→ What is expected:
Write the records out again without change. Leave the pictures behind.

'''

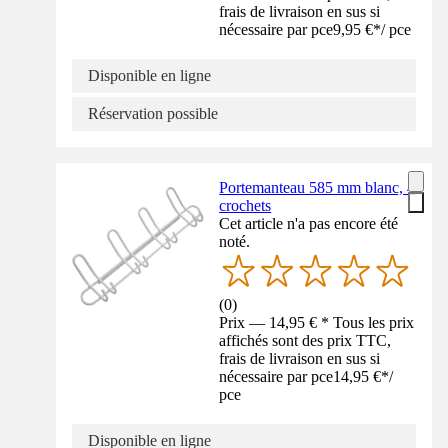
frais de livraison en sus si
nécessaire par pce
9,95 €
*
/
pce
Disponible en ligne
Réservation possible
Portemanteau 585 mm blanc, 4
crochets
Cet article n'a pas encore été
noté.
(
0
)
Prix — 14,95 € * Tous les prix
affichés sont des prix TTC,
frais de livraison en sus si
nécessaire par pce
14,95 €
*
/
pce
Disponible en ligne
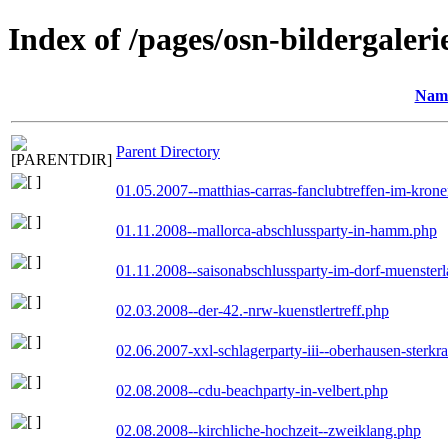
Index of /pages/osn-bildergaleri
Nam
Parent Directory
01.05.2007--matthias-carras-fanclubtreffen-im-kron
01.11.2008--mallorca-abschlussparty-in-hamm.php
01.11.2008--saisonabschlussparty-im-dorf-muenster
02.03.2008--der-42.-nrw-kuenstlertreff.php
02.06.2007-xxl-schlagerparty-iii--oberhausen-sterkr
02.08.2008--cdu-beachparty-in-velbert.php
02.08.2008--kirchliche-hochzeit--zweiklang.php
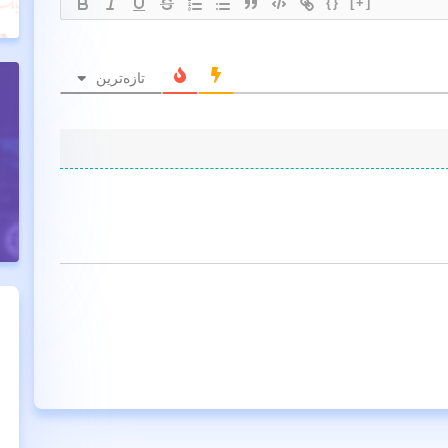
{}
[+]
تازه‌ترین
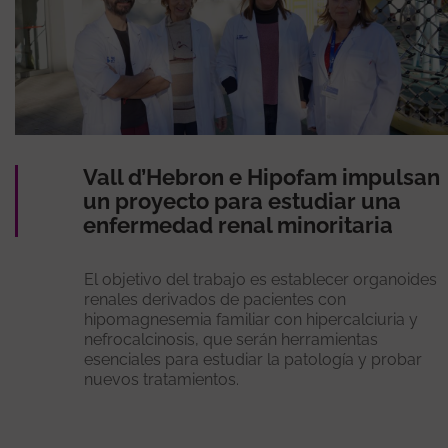
Vall d’Hebron e Hipofam impulsan
un proyecto para estudiar una
enfermedad renal minoritaria
El objetivo del trabajo es establecer organoides
renales derivados de pacientes con
hipomagnesemia familiar con hipercalciuria y
nefrocalcinosis, que serán herramientas
esenciales para estudiar la patología y probar
nuevos tratamientos.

'''

→ Answer for the task:
frais de livraison en sus si
nécessaire par pce
9,95 €
*
/
pce
Disponible en ligne
Réservation possible
Portemanteau 585 mm blanc, 4
crochets
Cet article n'a pas encore été
noté.
(
0
)
Prix — 14,95 € * Tous les prix
affichés sont des prix TTC,
frais de livraison en sus si
nécessaire par pce
14,95 €
*
/
pce
Disponible en ligne
Index of /pages/osn-bildergaleri
Nam
Parent Directory
01.05.2007--matthias-carras-fanclubtreffen-im-kron
01.11.2008--mallorca-abschlussparty-in-hamm.php
01.11.2008--saisonabschlussparty-im-dorf-muenster
02.03.2008--der-42.-nrw-kuenstlertreff.php
02.06.2007-xxl-schlagerparty-iii--oberhausen-sterkr
02.08.2008--cdu-beachparty-in-velbert.php
02.08.2008--kirchliche-hochzeit--zweiklang.php
{}
[+]
تازه‌ترین
Vall d’Hebron e Hipofam impulsan
un proyecto para estudiar una
enfermedad renal minoritaria
El objetivo del trabajo es establecer organoides
renales derivados de pacientes con
hipomagnesemia familiar con hipercalciuria y
nefrocalcinosis, que serán herramientas
esenciales para estudiar la patología y probar
nuevos tratamientos.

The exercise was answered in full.